Re: libpq compression

From: Konstantin Knizhnik <k(dot)knizhnik(at)postgrespro(dot)ru>
To: Robbie Harwood <rharwood(at)redhat(dot)com>, Thomas Munro <thomas(dot)munro(at)enterprisedb(dot)com>
Cc: Grigory Smolkin <g(dot)smolkin(at)postgrespro(dot)ru>, PostgreSQL Hackers <pgsql-hackers(at)lists(dot)postgresql(dot)org>
Subject: Re: libpq compression
Date: 2018-06-19 07:54:38
Views: Raw Message | Whole Thread | Download mbox | Resend email
Lists: pgsql-hackers

On 18.06.2018 23:34, Robbie Harwood wrote:
> t
> Konstantin Knizhnik <k(dot)knizhnik(at)postgrespro(dot)ru> writes:
>> On 06.06.2018 02:03, Thomas Munro wrote:
>>> On Wed, Jun 6, 2018 at 2:06 AM, Konstantin Knizhnik
>>> <k(dot)knizhnik(at)postgrespro(dot)ru> wrote:
>>>> Thank you for review. Updated version of the patch fixing all reported
>>>> problems is attached.
>>> Small problem on Windows[1]:
>>> C:\projects\postgresql\src\include\common/zpq_stream.h(17): error
>>> C2143: syntax error : missing ')' before '*'
>>> [C:\projects\postgresql\libpq.vcxproj]
>>> 2395
>>> You used ssize_t in zpq_stream.h, but Windows doesn't have that type.
>>> We have our own typedef in win32_port.h. Perhaps zpq_stream.c should
>>> include postgres.h/postgres_fe.h (depending on FRONTEND) like the
>>> other .c files in src/common, before it includes zpq_stream.h?
>>> Instead of "c.h".
>>> [1]
>> Thank you very much for reporting the problem.
>> I attached new patch with include of postgres_fe.h added to zpq_stream.c
> Hello!
> Due to being in a similar place, I'm offering some code review. I'm
> excited that you're looking at throughput on the network stack - it's
> not usually what we think of in database performance. Here are some
> first thoughts, which have some overlap with what others have said on
> this thread already:
> ###
> This build still doesn't pass Windows:
> You can find more about what the bot is doing here:
Thank you.
Looks like I found the reason: has to be patched.

> ###
> I have a few misgivings about pq_configure(), starting with the name.
> The *only* thing this function does is set up compression, so it's
> mis-named. (There's no point in making something generic unless it's
> needed - it's just confusing.)
Well, my intention was that this function *may* in future perform some
other configuration setting not related with compression.
And it is better to encapsulate this knowledge in pqcomm, rather than
make  postmaster (BackendStartup) worry about it.
But I can rename this function to pq_cofigure_compression() or whatever
your prefer.

> I also don't like that you've injected into the *startup* path - before
> authentication takes place. Fundamentally, authentication (if it
> happens) consists of exchanging some combination of short strings (e.g.,
> usernames) and binary blobs (e.g., keys). None of this will compress
> well, so I don't see it as worth performing this negotiation there - it
> can wait. It's also another message in every startup. I'd leave it to
> connection parameters, personally, but up to you.

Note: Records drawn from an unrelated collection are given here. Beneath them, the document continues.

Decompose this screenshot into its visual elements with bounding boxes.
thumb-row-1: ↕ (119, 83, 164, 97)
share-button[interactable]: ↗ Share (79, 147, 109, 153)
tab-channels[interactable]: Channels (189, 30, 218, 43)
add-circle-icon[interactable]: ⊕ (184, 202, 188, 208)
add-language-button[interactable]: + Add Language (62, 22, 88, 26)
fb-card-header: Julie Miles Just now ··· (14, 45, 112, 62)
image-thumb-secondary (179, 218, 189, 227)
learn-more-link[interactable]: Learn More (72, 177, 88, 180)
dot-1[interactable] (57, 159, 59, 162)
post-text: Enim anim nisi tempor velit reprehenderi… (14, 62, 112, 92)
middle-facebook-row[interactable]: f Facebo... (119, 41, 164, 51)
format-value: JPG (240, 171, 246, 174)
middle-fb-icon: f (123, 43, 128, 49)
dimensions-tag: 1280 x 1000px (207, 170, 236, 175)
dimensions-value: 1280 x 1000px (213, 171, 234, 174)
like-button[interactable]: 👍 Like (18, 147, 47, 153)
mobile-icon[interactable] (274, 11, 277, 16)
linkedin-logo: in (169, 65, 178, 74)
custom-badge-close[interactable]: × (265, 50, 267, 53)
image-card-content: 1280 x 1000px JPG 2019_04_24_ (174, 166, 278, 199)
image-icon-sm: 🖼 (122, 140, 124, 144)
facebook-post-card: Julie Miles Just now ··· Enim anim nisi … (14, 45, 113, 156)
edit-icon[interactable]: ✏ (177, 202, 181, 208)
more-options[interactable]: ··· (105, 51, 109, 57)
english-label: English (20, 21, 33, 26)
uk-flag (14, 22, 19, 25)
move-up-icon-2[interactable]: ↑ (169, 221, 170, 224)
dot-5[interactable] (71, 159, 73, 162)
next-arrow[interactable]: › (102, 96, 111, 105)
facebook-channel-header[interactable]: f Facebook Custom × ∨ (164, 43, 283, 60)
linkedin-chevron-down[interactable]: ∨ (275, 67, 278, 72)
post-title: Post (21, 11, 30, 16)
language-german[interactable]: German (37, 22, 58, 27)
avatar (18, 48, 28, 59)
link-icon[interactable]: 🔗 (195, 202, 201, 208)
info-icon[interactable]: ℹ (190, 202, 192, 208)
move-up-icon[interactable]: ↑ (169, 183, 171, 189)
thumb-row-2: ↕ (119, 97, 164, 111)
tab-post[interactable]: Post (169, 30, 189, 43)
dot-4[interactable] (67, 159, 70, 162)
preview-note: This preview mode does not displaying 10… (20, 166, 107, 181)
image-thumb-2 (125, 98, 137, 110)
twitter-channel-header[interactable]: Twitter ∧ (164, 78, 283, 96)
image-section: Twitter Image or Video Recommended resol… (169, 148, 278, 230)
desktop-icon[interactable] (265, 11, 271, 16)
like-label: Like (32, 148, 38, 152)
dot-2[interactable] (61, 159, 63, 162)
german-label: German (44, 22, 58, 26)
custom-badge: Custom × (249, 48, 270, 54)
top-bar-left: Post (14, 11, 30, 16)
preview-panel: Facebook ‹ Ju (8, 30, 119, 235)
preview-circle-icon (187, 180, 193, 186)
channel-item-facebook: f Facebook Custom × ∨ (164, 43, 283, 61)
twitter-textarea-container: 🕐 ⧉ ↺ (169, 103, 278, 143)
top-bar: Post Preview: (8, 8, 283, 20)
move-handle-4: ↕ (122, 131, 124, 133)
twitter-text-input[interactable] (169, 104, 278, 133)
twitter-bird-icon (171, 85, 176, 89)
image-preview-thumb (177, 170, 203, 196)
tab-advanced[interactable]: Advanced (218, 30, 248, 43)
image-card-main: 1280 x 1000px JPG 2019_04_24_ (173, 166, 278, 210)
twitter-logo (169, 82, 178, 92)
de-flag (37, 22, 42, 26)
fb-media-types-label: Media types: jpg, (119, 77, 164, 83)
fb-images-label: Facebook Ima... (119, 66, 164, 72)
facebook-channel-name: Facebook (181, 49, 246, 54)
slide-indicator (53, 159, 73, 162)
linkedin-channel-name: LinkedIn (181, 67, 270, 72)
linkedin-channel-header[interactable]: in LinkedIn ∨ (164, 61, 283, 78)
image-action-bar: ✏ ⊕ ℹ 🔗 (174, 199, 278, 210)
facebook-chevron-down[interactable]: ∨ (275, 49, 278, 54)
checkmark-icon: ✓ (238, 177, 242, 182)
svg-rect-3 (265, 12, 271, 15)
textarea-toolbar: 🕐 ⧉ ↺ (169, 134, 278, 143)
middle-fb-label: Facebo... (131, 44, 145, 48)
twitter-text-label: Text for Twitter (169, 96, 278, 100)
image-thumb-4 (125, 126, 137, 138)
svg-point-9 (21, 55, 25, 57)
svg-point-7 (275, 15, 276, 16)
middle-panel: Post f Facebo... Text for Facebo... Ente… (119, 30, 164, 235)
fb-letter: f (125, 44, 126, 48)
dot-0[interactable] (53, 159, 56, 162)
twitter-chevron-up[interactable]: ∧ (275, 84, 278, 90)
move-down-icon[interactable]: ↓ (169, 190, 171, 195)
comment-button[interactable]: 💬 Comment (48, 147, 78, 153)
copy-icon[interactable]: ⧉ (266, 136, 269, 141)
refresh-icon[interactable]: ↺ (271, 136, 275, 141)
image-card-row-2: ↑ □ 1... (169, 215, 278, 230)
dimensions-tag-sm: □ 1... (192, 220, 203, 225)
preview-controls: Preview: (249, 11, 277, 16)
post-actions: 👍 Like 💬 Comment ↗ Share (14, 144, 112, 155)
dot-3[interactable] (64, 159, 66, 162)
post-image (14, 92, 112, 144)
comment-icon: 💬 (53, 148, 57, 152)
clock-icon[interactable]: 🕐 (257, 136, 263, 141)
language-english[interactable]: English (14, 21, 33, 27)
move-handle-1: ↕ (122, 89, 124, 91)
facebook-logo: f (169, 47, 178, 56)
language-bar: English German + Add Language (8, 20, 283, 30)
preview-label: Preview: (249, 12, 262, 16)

From my point of view compression of libpq traffic is similar with SSL
and should be toggled at the same stage.
Definitely authentication parameter are not so large to be efficiently
compressed, by compression (may be in future password protected) can
somehow protect this data.
In any case I do not think that compression of authentication data may
have any influence on negotiation speed.
So I am not 100% sure that toggling compression just after receiving
startup package is the only right solution.
But I am not also convinced in that there is some better place where
compressor should be configured.
Do you have some concrete suggestions for it? In InitPostgres just after
PerformAuthentication ?
Also please notice that compression is useful not only for client-server
communication, but also for replication channels.
Right now it is definitely used in both cases, but if we move
pq_configure somewhere else, we should check that this code is invoked
in both for normal backends and walsender.

> ###
> Documentation! You're going to need it. There needs to be enough
> around for other people to implement the protocol (or if you prefer,
> enough for us to debug the protocol as it exists).
> In conjunction with that, please add information on how to set up
> compressed vs. uncompressed connections - similarly to how we've
> documentation on setting up TLS connection (though presumably compressed
> connection documentation will be shorter).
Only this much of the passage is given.